My favourite part of Bethesda games is their role-playing element. I love picking the motivations and actions of my character purely on the basis of what fake attributes I have decided to give them. In the beginning of Fallout 4, the only choice you are given is what sex to be, and your single plot-based motivation is to find your son. An association mysteriously known as “The Institute” kills your lover and kidnaps your son before freezing you in a cryogenic pod, conveniently saving your life from an atomic bomb blast. When you awake, there follows a slew of plot twists and shocking facts about your life and the world around you. The sheer number of twists in the plot isn’t that surprising, considering that you have been frozen for over 100 years.
Fallout 4 is very similar to its predecessor, Fallout 3. Both games are open-world role playing adventure games set in a post-apocalyptic world, and both have a style that combines suburban 1970s America with futuristic technology. Fallout 4 starts off with an amazing animated step by step guide of S.P.E.C.I.A.L.: Strength, Perception, Endurance, Charisma, Intelligence, Agility and Luck. This is the central levelling system in Fallout 4. Each perk is directly tied to the way people treat you in the post-apocalyptic Wasteland, and to how you will be able to explore the game. My go-to is to max out charisma, intelligence and agility, in order to have wider dialogue options. One thing I should clarify: while I LOVE Fallout, I am also very terrible at combat in Fallout. I can’t write much about its immense weapon customization. This is a hugely celebrated part of the franchise, but it is something I never personally explored.

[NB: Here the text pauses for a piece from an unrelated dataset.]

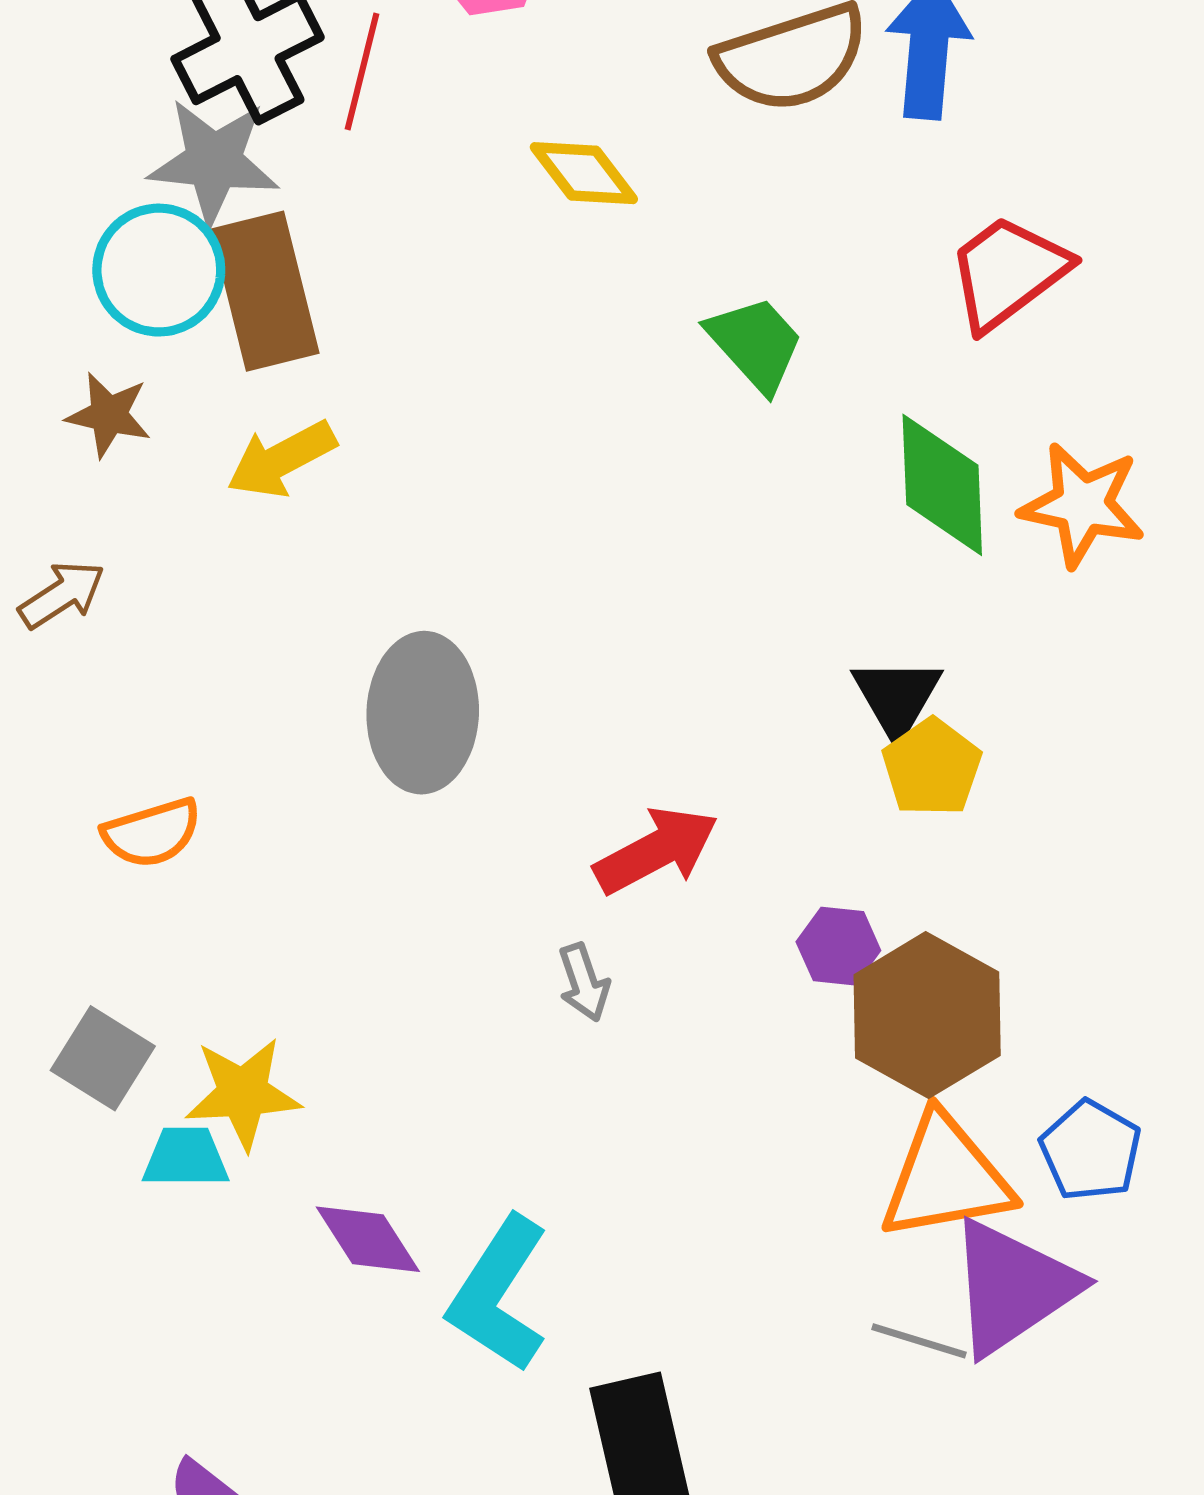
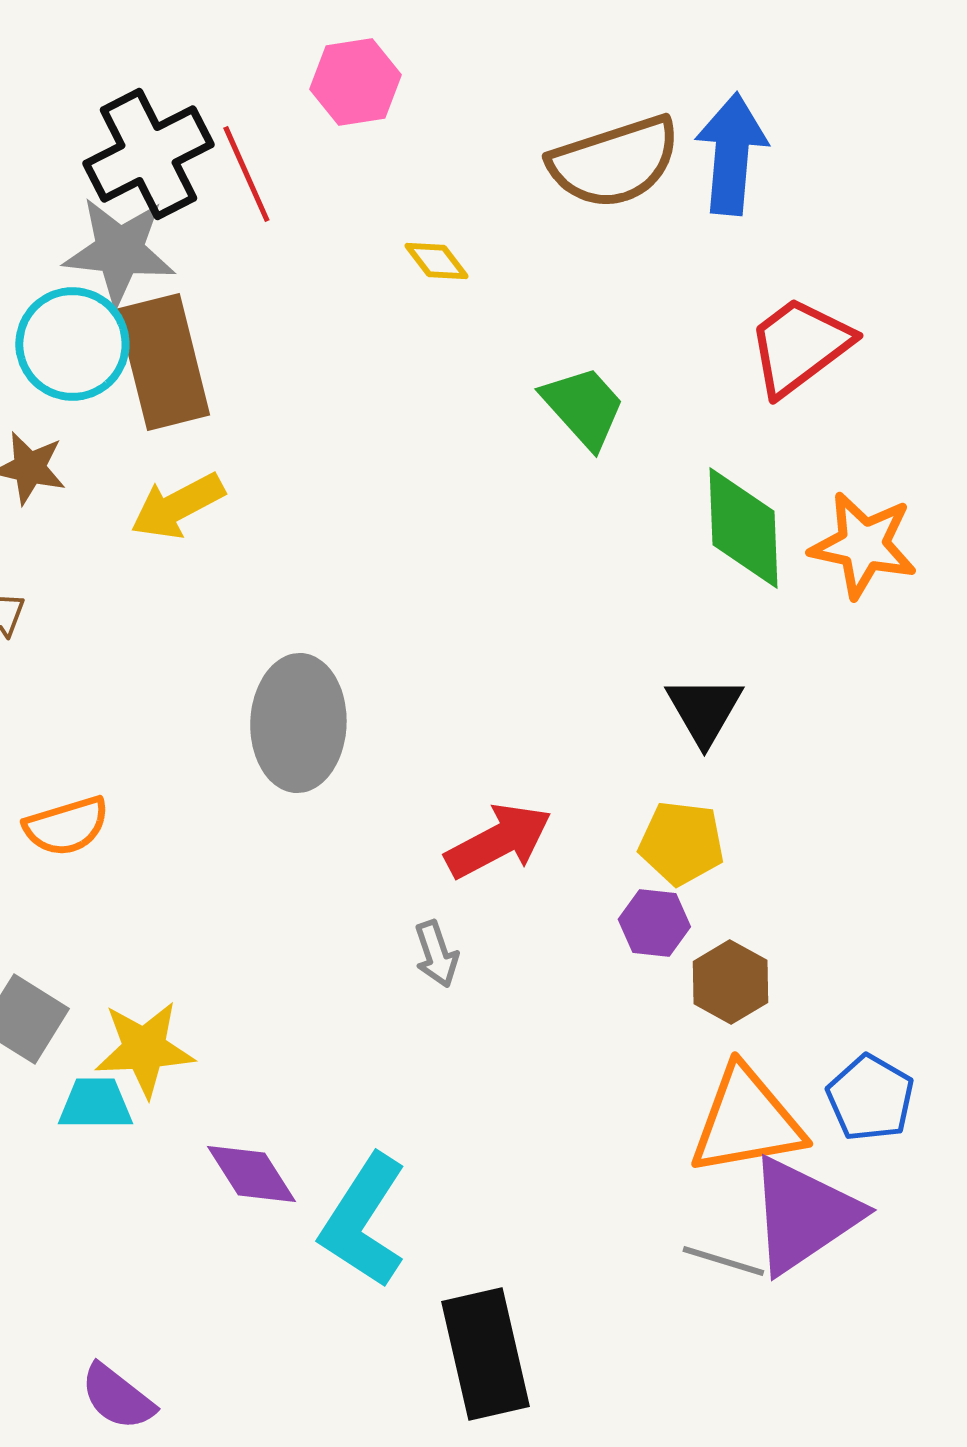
red line: (362, 72) -> (246, 174), turned -38
yellow diamond: (584, 173) -> (436, 261), size x0.7
yellow pentagon: (932, 767) -> (681, 843), moved, turned -30
brown hexagon: (927, 1015) -> (730, 982), size x0.6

What Bethesda does best is open world gameplay, and Fallout 4 is no exception. You have the freedom to explore outside of the planned storyline and go anywhere you want right from the word go. Fallout 4 is set in the vibrant and colourful environment of Boston, USA. This is a huge difference from the grey, yellow-green swampy tones of its predecessor Fallout 3. As such, exploration is a lot more enticing and rewarding. You can explore from intricate alleys, pathways and tunnels in the heart of Boston, to hydroponic farms run by robots in the wasteland and the barren but breathtaking space of the Glowing Sea where the atom bomb first hit. I was probably a solid 20 hours into playing before I even attempted to follow the story of my character (whom I named Dragonborn, because I’m a goddamn comedian). There is no shortage of stuff to do in Fallout 4: exploring vast spaces, encountering unique monsters, or being led on side missions that range from finding someone’s cat to returning a Deathclaw egg back to its nest.

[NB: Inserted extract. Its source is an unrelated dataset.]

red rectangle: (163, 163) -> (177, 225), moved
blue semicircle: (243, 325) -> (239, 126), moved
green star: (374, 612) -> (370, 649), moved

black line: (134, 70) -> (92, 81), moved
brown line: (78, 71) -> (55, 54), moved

While the missions were enormous fun, NPCs are a huge part of building an RPG’s universe. Out of the possibly hundreds I met, there were maybe only two or three who really stuck out to me. The rest seemed like lazily written cardboard cutouts. They had no real motivations of their own, and only existed as tools for the player to progress with. If there were a way to be more diplomatic with each faction in the Wasteland, my experience of Fallout 4 would have been a more positive one. I understand that a nuclear post-apocalyptic world is doomed to be inherently savage, but it would have been amazing to explore the world in a truly pacifist mindset. Given the motivations that I had invented for my character in my head, it was impossible to work on both sides of the conflicts destroying the Wasteland. My play through of the game was thus less meaningful than it could have been. Even though Fallout 4 is very impressively made, it was not a very memorable experience overall.